WHAT THE EXERCISE ASKS
Give a verbatim repeat of the lines that run from the line containing "machen Sie von" to the end of the data below.

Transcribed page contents
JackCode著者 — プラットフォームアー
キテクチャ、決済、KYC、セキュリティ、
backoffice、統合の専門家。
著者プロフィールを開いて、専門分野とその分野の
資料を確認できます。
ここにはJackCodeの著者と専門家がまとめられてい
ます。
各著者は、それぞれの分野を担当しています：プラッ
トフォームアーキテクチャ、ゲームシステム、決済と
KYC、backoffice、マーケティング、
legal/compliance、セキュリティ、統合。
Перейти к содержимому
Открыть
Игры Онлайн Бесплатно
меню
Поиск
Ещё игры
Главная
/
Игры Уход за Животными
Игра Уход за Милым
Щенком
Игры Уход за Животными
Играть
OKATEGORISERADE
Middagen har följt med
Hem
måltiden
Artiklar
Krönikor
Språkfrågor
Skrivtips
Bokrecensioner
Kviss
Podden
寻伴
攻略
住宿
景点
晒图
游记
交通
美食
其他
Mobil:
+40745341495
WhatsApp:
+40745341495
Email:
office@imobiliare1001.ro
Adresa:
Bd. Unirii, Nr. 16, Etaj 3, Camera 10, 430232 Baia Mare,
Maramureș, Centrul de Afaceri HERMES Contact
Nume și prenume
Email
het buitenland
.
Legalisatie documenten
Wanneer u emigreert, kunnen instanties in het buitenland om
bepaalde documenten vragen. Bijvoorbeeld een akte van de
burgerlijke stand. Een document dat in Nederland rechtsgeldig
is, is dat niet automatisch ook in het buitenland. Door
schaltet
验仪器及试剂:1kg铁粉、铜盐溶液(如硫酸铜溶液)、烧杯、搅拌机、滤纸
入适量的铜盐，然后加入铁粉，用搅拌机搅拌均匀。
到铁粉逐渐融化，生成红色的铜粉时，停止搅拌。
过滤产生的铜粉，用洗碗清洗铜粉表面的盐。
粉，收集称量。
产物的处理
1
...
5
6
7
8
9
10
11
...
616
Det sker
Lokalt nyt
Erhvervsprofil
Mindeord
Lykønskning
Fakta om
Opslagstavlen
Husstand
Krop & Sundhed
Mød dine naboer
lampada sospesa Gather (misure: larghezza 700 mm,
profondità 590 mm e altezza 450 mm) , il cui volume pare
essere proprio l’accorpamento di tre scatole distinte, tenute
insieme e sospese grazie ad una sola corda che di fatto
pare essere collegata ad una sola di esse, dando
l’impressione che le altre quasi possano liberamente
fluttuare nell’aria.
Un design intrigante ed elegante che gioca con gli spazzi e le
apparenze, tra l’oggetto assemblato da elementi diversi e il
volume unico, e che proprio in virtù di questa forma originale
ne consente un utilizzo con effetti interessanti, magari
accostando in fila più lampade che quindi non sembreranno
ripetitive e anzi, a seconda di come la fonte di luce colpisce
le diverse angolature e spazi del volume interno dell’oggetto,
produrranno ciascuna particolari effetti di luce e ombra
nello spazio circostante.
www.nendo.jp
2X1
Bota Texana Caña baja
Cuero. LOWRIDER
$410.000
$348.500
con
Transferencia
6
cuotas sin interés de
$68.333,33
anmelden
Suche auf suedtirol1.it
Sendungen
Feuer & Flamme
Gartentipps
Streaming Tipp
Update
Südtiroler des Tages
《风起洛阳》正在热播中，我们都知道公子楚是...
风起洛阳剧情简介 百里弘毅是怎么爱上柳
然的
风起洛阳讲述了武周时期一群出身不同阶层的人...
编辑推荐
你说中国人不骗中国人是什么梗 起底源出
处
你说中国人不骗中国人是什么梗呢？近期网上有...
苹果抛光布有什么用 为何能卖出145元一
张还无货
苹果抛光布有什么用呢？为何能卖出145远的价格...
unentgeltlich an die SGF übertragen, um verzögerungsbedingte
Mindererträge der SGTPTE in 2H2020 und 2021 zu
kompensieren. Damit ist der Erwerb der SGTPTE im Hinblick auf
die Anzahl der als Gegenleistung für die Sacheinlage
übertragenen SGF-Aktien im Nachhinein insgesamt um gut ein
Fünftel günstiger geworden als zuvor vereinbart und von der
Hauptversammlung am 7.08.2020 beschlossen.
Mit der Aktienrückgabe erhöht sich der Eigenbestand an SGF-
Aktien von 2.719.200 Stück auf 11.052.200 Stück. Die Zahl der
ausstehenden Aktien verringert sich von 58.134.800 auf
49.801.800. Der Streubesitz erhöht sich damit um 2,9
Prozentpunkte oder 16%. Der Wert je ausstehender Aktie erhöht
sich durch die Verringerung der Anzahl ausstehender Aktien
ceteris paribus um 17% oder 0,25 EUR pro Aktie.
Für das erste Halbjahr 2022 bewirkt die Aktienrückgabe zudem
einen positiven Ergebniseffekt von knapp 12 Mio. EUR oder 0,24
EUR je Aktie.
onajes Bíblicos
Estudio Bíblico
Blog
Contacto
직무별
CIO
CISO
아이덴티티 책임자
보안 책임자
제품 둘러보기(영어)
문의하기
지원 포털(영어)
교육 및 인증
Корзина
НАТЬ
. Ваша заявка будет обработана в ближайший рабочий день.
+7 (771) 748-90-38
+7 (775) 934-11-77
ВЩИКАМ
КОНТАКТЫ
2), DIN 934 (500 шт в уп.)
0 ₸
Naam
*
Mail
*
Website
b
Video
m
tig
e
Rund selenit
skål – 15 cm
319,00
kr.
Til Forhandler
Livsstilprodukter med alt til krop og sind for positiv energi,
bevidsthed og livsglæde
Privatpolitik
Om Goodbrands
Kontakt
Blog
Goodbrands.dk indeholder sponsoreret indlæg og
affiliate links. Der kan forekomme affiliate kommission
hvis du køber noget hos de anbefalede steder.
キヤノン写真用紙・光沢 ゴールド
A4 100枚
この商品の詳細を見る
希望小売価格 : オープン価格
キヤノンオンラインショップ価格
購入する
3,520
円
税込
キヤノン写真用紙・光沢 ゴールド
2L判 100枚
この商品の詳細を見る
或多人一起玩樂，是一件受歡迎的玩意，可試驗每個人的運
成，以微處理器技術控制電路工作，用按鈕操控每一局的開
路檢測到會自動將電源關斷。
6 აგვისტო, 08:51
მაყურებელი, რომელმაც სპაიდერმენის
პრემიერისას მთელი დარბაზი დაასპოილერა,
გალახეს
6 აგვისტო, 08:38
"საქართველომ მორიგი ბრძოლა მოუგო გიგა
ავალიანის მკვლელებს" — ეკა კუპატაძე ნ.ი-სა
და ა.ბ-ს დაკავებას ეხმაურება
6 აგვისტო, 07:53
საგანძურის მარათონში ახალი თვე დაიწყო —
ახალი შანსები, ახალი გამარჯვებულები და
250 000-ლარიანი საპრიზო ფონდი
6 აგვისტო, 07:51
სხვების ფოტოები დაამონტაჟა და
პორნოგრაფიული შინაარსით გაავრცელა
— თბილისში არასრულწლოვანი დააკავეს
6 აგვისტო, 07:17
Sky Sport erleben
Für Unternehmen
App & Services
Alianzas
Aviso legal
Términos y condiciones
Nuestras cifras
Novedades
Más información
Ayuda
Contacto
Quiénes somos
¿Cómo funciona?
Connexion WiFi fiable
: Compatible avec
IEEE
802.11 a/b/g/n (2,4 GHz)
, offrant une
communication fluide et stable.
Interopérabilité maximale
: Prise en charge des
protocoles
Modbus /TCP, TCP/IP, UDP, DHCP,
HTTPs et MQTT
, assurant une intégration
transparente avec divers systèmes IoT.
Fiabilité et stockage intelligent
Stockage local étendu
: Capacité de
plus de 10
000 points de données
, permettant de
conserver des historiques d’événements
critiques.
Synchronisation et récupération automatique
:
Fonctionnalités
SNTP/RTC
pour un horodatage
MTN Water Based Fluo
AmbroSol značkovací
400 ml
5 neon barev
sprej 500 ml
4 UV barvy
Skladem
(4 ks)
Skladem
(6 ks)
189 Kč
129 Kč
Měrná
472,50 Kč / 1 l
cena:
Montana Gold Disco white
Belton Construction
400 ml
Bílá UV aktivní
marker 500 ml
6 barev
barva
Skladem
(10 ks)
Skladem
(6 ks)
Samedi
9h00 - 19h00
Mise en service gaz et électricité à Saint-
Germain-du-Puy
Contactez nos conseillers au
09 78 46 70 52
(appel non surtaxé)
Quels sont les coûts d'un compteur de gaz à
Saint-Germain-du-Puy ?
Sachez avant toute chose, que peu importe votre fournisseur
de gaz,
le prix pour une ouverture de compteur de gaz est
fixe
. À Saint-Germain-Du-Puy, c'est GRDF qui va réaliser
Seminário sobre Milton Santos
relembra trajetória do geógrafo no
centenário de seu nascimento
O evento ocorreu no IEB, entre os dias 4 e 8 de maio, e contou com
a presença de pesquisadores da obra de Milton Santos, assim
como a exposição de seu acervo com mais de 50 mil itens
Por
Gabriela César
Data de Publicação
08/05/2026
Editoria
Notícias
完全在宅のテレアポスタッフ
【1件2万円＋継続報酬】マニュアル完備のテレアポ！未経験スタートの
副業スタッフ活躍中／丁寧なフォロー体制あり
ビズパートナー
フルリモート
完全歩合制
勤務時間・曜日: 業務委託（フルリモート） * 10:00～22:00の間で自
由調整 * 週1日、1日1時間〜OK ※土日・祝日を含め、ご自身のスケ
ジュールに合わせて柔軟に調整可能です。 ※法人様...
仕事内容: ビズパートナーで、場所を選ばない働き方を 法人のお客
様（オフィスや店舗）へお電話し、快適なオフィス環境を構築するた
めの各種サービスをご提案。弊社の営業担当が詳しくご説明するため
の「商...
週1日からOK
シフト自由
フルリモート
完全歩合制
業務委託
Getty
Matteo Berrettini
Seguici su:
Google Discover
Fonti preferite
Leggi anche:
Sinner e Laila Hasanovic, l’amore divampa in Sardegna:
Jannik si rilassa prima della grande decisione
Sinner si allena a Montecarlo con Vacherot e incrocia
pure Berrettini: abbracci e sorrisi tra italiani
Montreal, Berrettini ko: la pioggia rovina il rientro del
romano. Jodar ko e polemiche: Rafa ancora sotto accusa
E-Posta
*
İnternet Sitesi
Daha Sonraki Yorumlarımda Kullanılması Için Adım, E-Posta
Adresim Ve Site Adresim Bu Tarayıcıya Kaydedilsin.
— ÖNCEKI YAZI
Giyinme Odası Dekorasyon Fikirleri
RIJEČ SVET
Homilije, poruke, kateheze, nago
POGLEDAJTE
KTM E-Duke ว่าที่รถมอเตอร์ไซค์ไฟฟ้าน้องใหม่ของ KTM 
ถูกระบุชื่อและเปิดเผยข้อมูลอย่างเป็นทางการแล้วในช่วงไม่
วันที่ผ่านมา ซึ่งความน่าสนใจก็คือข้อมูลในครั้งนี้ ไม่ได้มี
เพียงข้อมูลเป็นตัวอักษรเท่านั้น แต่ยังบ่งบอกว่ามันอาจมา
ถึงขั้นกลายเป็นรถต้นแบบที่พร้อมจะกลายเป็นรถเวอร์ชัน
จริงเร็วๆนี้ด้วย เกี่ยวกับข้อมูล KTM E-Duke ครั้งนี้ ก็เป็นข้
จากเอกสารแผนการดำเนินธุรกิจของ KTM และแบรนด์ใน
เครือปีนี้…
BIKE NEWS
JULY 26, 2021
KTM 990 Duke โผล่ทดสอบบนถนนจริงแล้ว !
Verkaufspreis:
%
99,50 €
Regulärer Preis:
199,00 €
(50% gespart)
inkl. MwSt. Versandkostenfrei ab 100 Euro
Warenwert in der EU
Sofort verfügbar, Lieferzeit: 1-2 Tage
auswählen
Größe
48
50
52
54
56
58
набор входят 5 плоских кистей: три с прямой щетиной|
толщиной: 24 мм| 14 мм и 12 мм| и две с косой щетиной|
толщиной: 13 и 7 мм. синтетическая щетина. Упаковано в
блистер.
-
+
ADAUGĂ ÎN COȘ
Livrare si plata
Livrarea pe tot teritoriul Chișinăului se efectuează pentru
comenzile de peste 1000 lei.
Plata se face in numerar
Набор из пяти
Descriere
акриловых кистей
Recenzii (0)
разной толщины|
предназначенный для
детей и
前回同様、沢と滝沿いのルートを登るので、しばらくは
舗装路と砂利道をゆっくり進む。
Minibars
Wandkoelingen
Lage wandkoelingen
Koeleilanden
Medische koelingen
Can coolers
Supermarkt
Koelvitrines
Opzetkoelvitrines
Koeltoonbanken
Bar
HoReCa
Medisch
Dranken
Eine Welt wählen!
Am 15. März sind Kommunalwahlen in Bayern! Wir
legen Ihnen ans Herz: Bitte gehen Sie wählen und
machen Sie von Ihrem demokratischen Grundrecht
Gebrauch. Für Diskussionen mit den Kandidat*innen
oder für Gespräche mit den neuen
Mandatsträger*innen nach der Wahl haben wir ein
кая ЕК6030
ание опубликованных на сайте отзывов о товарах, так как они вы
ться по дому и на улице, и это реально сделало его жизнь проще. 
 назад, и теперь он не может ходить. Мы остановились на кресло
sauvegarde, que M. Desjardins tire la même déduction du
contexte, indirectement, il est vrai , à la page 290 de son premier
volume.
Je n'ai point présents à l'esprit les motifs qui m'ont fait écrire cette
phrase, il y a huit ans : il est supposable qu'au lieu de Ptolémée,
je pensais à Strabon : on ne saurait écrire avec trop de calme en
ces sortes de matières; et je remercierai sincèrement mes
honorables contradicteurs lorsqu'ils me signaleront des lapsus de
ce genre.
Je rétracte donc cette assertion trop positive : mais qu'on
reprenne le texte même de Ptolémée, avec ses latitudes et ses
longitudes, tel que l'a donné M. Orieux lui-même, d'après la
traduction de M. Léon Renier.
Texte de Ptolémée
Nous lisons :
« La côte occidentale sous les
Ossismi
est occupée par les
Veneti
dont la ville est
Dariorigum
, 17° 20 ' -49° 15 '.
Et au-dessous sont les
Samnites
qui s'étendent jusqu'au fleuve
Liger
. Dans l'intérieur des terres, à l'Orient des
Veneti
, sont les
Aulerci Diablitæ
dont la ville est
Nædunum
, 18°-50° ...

ANSWER AREA
machen Sie von Ihrem demokratischen Grundrecht
Gebrauch. Für Diskussionen mit den Kandidat*innen
oder für Gespräche mit den neuen
Mandatsträger*innen nach der Wahl haben wir ein
кая ЕК6030
ание опубликованных на сайте отзывов о товарах, так как они вы
ться по дому и на улице, и это реально сделало его жизнь проще. 
 назад, и теперь он не может ходить. Мы остановились на кресло
sauvegarde, que M. Desjardins tire la même déduction du
contexte, indirectement, il est vrai , à la page 290 de son premier
volume.
Je n'ai point présents à l'esprit les motifs qui m'ont fait écrire cette
phrase, il y a huit ans : il est supposable qu'au lieu de Ptolémée,
je pensais à Strabon : on ne saurait écrire avec trop de calme en
ces sortes de matières; et je remercierai sincèrement mes
honorables contradicteurs lorsqu'ils me signaleront des lapsus de
ce genre.
Je rétracte donc cette assertion trop positive : mais qu'on
reprenne le texte même de Ptolémée, avec ses latitudes et ses
longitudes, tel que l'a donné M. Orieux lui-même, d'après la
traduction de M. Léon Renier.
Texte de Ptolémée
Nous lisons :
« La côte occidentale sous les
Ossismi
est occupée par les
Veneti
dont la ville est
Dariorigum
, 17° 20 ' -49° 15 '.
Et au-dessous sont les
Samnites
qui s'étendent jusqu'au fleuve
Liger
. Dans l'intérieur des terres, à l'Orient des
Veneti
, sont les
Aulerci Diablitæ
dont la ville est
Nædunum
, 18°-50° ...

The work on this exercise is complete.